* **Task directions**
Output the records exactly, and drop each picture.

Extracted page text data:
════════════════════

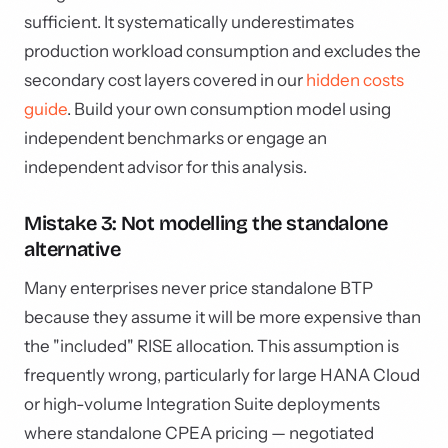
sufficient. It systematically underestimates
production workload consumption and excludes the
secondary cost layers covered in our
hidden costs
guide
. Build your own consumption model using
independent benchmarks or engage an
independent advisor for this analysis.
Mistake 3: Not modelling the standalone
alternative
Many enterprises never price standalone BTP
because they assume it will be more expensive than
the "included" RISE allocation. This assumption is
frequently wrong, particularly for large HANA Cloud
or high-volume Integration Suite deployments
where standalone CPEA pricing — negotiated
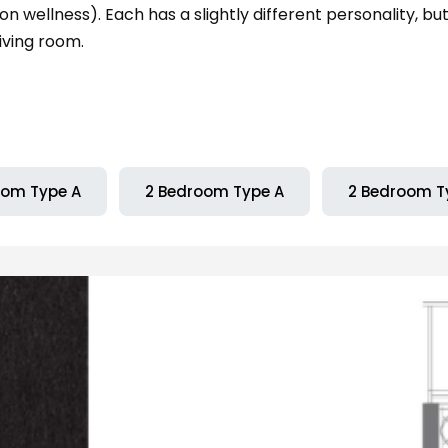
n wellness). Each has a slightly different personality, bu
iving room.
oom Type A
2 Bedroom Type A
2 Bedroom T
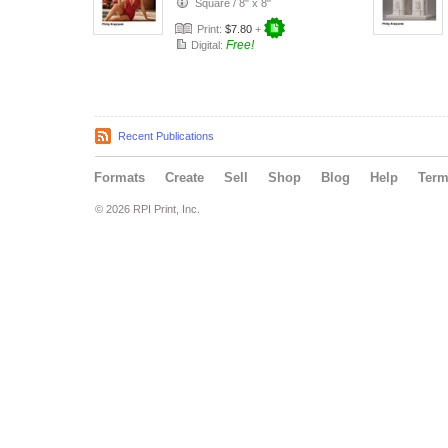
Square
/
8" x 8"
Print:
$7.80
+
Free!
Digital:
Recent Publications
Formats
Create
Sell
Shop
Blog
Help
Ter
© 2026 RPI Print, Inc.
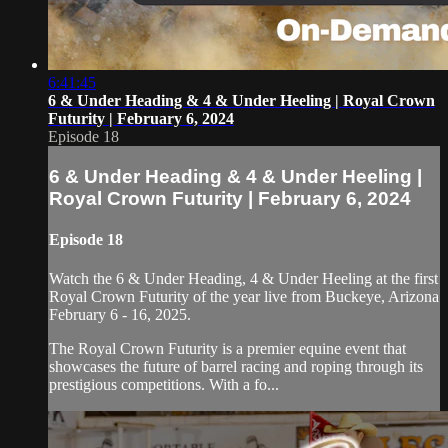
6:41:45
6 & Under Heading & 4 & Under Heeling | Royal Crown
Futurity | February 6, 2024
Episode 18
6 & Under Heading & 4 & Under Heeling |
Royal Crown Futurity | February 6, 2024
Episode 18
Watch the 6 & Under Heading, 4 & Under Heeling at the first
Royal Crown Futurity of the year live from Buckeye, Arizona
February 6 - 16, 2025.
The Royal Crown Futurity is a premier equine event that
showcases the future of barrel racing and roping through its
prestigious competitions. With a fo...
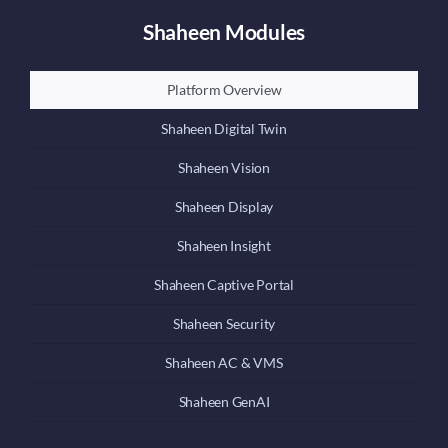
Shaheen Modules
Platform Overview
Shaheen Digital Twin
Shaheen Vision
Shaheen Display
Shaheen Insight
Shaheen Captive Portal
Shaheen Security
Shaheen AC & VMS
Shaheen GenAI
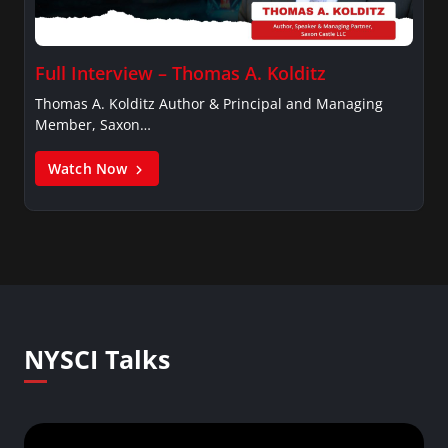
Full Interview – Thomas A. Kolditz
Thomas A. Kolditz Author & Principal and Managing
Member, Saxon…
Watch Now
NYSCI Talks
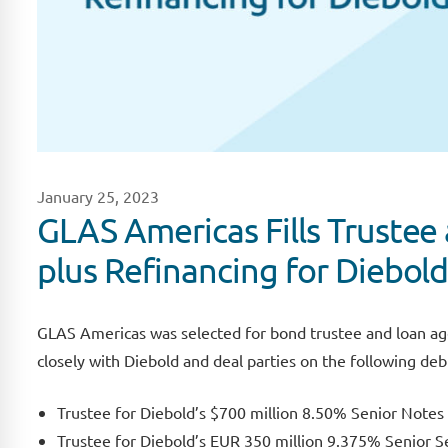
January 25, 2023
GLAS Americas Fills Trustee 
plus Refinancing for Diebold
GLAS Americas was selected for bond trustee and loan ag
closely with Diebold and deal parties on the following deb
Trustee for Diebold’s $700 million 8.50% Senior Note
Trustee for Diebold’s EUR 350 million 9.375% Senior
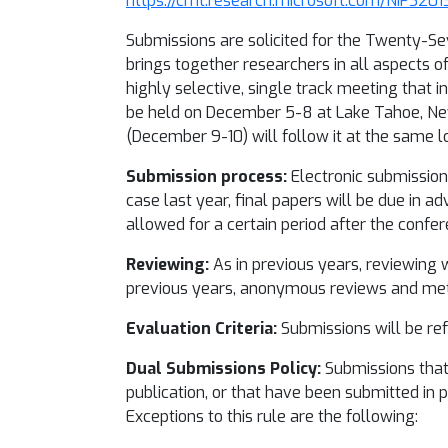
https://cmt.research.microsoft.com/NIPS201
Submissions are solicited for the Twenty-Se
brings together researchers in all aspects o
highly selective, single track meeting that 
be held on December 5-8 at Lake Tahoe, Nev
(December 9-10) will follow it at the same l
Submission process:
Electronic submissions
case last year, final papers will be due in 
allowed for a certain period after the confer
Reviewing:
As in previous years, reviewing w
previous years, anonymous reviews and meta
Evaluation Criteria:
Submissions will be refe
Dual Submissions Policy:
Submissions that 
publication, or that have been submitted in p
Exceptions to this rule are the following:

════════════════════

* **Response to this task**
sufficient. It systematically underestimates
production workload consumption and excludes the
secondary cost layers covered in our
hidden costs
guide
. Build your own consumption model using
independent benchmarks or engage an
independent advisor for this analysis.
Mistake 3: Not modelling the standalone
alternative
Many enterprises never price standalone BTP
because they assume it will be more expensive than
the "included" RISE allocation. This assumption is
frequently wrong, particularly for large HANA Cloud
or high-volume Integration Suite deployments
where standalone CPEA pricing — negotiated
n wellness). Each has a slightly different personality, bu
iving room.
oom Type A
2 Bedroom Type A
2 Bedroom T
Square
/
8" x 8"
Print:
$7.80
+
Free!
Digital:
Recent Publications
Formats
Create
Sell
Shop
Blog
Help
Ter
© 2026 RPI Print, Inc.
6:41:45
6 & Under Heading & 4 & Under Heeling | Royal Crown
Futurity | February 6, 2024
Episode 18
6 & Under Heading & 4 & Under Heeling |
Royal Crown Futurity | February 6, 2024
Episode 18
Watch the 6 & Under Heading, 4 & Under Heeling at the first
Royal Crown Futurity of the year live from Buckeye, Arizona
February 6 - 16, 2025.
The Royal Crown Futurity is a premier equine event that
showcases the future of barrel racing and roping through its
prestigious competitions. With a fo...
Shaheen Modules
Platform Overview
Shaheen Digital Twin
Shaheen Vision
Shaheen Display
Shaheen Insight
Shaheen Captive Portal
Shaheen Security
Shaheen AC & VMS
Shaheen GenAI
Full Interview – Thomas A. Kolditz
Thomas A. Kolditz Author & Principal and Managing
Member, Saxon…
Watch Now
NYSCI Talks
January 25, 2023
GLAS Americas Fills Trustee 
plus Refinancing for Diebold
GLAS Americas was selected for bond trustee and loan ag
closely with Diebold and deal parties on the following deb
Trustee for Diebold’s $700 million 8.50% Senior Note
Trustee for Diebold’s EUR 350 million 9.375% Senior
https://cmt.research.microsoft.com/NIPS201
Submissions are solicited for the Twenty-Se
brings together researchers in all aspects o
highly selective, single track meeting that 
be held on December 5-8 at Lake Tahoe, Nev
(December 9-10) will follow it at the same l
Submission process:
Electronic submissions
case last year, final papers will be due in 
allowed for a certain period after the confer
Reviewing:
As in previous years, reviewing w
previous years, anonymous reviews and meta
Evaluation Criteria:
Submissions will be refe
Dual Submissions Policy:
Submissions that 
publication, or that have been submitted in p
Exceptions to this rule are the following:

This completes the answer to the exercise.